▸ Your assignment: Every line holding the string "インタヴュー" is to be copied from the entries below.

[Stored data entries]
"""

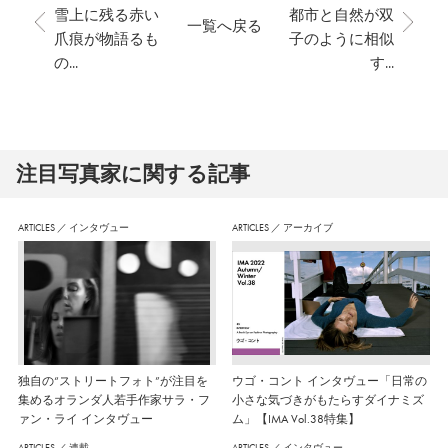
雪上に残る赤い
都市と自然が双
一覧へ戻る
爪痕が物語るも
子のように相似
の...
す...
注⽬写真家に関する記事
ARTICLES
／
インタヴュー
ARTICLES
／
アーカイブ
独自の“ストリートフォト”が注目を
ウゴ・コント インタヴュー「日常の
集めるオランダ人若手作家サラ・フ
小さな気づきがもたらすダイナミズ
ァン・ライ インタヴュー
ム」【IMA Vol.38特集】
ARTICLES
／
連載
ARTICLES
／
インタヴュー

"""

▸ Response to the task:
インタヴュー
ウゴ・コント インタヴュー「日常の
ァン・ライ インタヴュー
インタヴュー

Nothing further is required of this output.